The authors propose a two-step framework: first, using LLMs to construct PDDL models from task descriptions, and second, utilizing these models within classical planning paradigms to devise feasible plans. This method contrasts with paradigms relying solely on LLMs for planning, which often result in suboptimal or incorrect plans, typically sensitive to overlooked physical constraints or long-term dependencies.

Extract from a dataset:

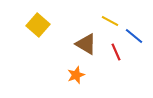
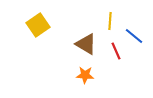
yellow line: rotated 66 degrees clockwise
yellow square: rotated 15 degrees clockwise
red line: moved 1 px up
orange star: moved 9 px right; rotated 24 degrees clockwise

Central to this methodology is the extraction of symbolic action models in PDDL. The LLMs are leveraged to generate PDDL action schemas from descriptive inputs, iteratively refining these models through natural language feedback from both domain validators and human users. This approach minimizes human involvement in re-planning and optimizes the efficiency of correcting the domain models by focusing on initial model validation rather than continuous feedback during plan generation.

Empirical Evaluation

The efficacy of this framework was empirically validated across diverse domains, including two IPC benchmark domains and a complex household domain, which features constraints akin to real-world robotic applications. Notably, the result was the successful construction of high-quality PDDL models for over 40 actions using GPT-4, surpassing the noisy and error-prone outputs from GPT-3.5.

Quantitative metrics underscore the robustness of the approach: for the household domain alone, GPT-4 produced models with significantly fewer errors compared to GPT-3.5, facilitating the reliable execution of 48 planning tasks with minimal manual correction. Overcoming errors predominantly involved incorporating human-readable feedback once syntax validation was conducted through automated tools like the VAL system.

Implications and Future Directions

Practically, embedding world models derived from LLMs into planning systems leverages the knowledge embedded in these models to automate planning processes, significantly reducing the dependency on domain experts throughout the planning lifecycle. This approach points towards hybrid systems where LLM-inspired symbolic models interface seamlessly with domain-specific planners, promising improved reliability and efficiency.

Theoretically, the paper suggests that while LLMs are proficient at generating domain models, the complexity of planning tasks requires continued reliance on classical planners for solution generation. Thereby, LLMs should be positioned as facilitators for domain model extraction and validation rather than sole planners.

Future advances might explore scaling this framework to more complex and partially observable environments, extending its capabilities to deal with incomplete information synonymous with real-world scenarios. Additionally, enhancing LLMs to autonomously resolve logical inconsistencies within generated models, and to incorporate feedback more efficiently, remains a pivotal research challenge.

Overall, the research demonstrates a promising direction for augmenting artificial intelligence with LLMs, providing new insights and tools for AI planning while charting a course for more transparent, reliable, and efficient autonomous systems.